Directions for this task: Word for word, return the entries listed below.

Task data:
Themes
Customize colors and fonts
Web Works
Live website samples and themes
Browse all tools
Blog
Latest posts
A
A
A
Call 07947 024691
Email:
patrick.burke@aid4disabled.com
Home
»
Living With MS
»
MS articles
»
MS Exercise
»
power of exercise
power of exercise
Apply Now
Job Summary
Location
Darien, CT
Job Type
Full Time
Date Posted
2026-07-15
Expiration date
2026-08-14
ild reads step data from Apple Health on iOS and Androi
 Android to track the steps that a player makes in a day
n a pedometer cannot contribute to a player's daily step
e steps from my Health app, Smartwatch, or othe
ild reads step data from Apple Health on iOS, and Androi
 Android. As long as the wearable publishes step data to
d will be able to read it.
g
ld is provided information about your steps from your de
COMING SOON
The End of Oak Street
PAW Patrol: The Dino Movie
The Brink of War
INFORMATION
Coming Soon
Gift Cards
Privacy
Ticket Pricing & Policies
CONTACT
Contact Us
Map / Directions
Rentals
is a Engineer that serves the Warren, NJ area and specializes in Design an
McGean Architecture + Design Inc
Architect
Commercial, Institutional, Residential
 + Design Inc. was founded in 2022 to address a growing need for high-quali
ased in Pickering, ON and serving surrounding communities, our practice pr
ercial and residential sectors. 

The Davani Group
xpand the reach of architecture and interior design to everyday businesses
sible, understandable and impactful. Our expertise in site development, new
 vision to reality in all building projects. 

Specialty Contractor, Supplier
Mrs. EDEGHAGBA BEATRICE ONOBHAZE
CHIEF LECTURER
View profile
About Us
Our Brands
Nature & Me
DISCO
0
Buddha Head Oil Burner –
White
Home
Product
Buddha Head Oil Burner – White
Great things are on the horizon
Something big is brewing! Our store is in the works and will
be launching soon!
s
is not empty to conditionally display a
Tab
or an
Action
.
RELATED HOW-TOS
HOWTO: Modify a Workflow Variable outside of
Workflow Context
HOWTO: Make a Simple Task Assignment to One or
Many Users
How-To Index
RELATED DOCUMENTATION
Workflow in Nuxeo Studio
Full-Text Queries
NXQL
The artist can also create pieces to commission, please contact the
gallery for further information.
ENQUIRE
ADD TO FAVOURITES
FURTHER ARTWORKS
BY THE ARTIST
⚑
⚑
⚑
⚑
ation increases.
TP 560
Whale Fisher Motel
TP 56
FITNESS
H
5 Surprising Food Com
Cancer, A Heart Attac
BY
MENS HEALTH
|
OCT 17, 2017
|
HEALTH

Answer for this exercise:
Themes
Customize colors and fonts
Web Works
Live website samples and themes
Browse all tools
Blog
Latest posts
A
A
A
Call 07947 024691
Email:
patrick.burke@aid4disabled.com
Home
»
Living With MS
»
MS articles
»
MS Exercise
»
power of exercise
power of exercise
Apply Now
Job Summary
Location
Darien, CT
Job Type
Full Time
Date Posted
2026-07-15
Expiration date
2026-08-14
ild reads step data from Apple Health on iOS and Androi
 Android to track the steps that a player makes in a day
n a pedometer cannot contribute to a player's daily step
e steps from my Health app, Smartwatch, or othe
ild reads step data from Apple Health on iOS, and Androi
 Android. As long as the wearable publishes step data to
d will be able to read it.
g
ld is provided information about your steps from your de
COMING SOON
The End of Oak Street
PAW Patrol: The Dino Movie
The Brink of War
INFORMATION
Coming Soon
Gift Cards
Privacy
Ticket Pricing & Policies
CONTACT
Contact Us
Map / Directions
Rentals
is a Engineer that serves the Warren, NJ area and specializes in Design an
McGean Architecture + Design Inc
Architect
Commercial, Institutional, Residential
 + Design Inc. was founded in 2022 to address a growing need for high-quali
ased in Pickering, ON and serving surrounding communities, our practice pr
ercial and residential sectors. 

The Davani Group
xpand the reach of architecture and interior design to everyday businesses
sible, understandable and impactful. Our expertise in site development, new
 vision to reality in all building projects. 

Specialty Contractor, Supplier
Mrs. EDEGHAGBA BEATRICE ONOBHAZE
CHIEF LECTURER
View profile
About Us
Our Brands
Nature & Me
DISCO
0
Buddha Head Oil Burner –
White
Home
Product
Buddha Head Oil Burner – White
Great things are on the horizon
Something big is brewing! Our store is in the works and will
be launching soon!
s
is not empty to conditionally display a
Tab
or an
Action
.
RELATED HOW-TOS
HOWTO: Modify a Workflow Variable outside of
Workflow Context
HOWTO: Make a Simple Task Assignment to One or
Many Users
How-To Index
RELATED DOCUMENTATION
Workflow in Nuxeo Studio
Full-Text Queries
NXQL
The artist can also create pieces to commission, please contact the
gallery for further information.
ENQUIRE
ADD TO FAVOURITES
FURTHER ARTWORKS
BY THE ARTIST
⚑
⚑
⚑
⚑
ation increases.
TP 560
Whale Fisher Motel
TP 56
FITNESS
H
5 Surprising Food Com
Cancer, A Heart Attac
BY
MENS HEALTH
|
OCT 17, 2017
|
HEALTH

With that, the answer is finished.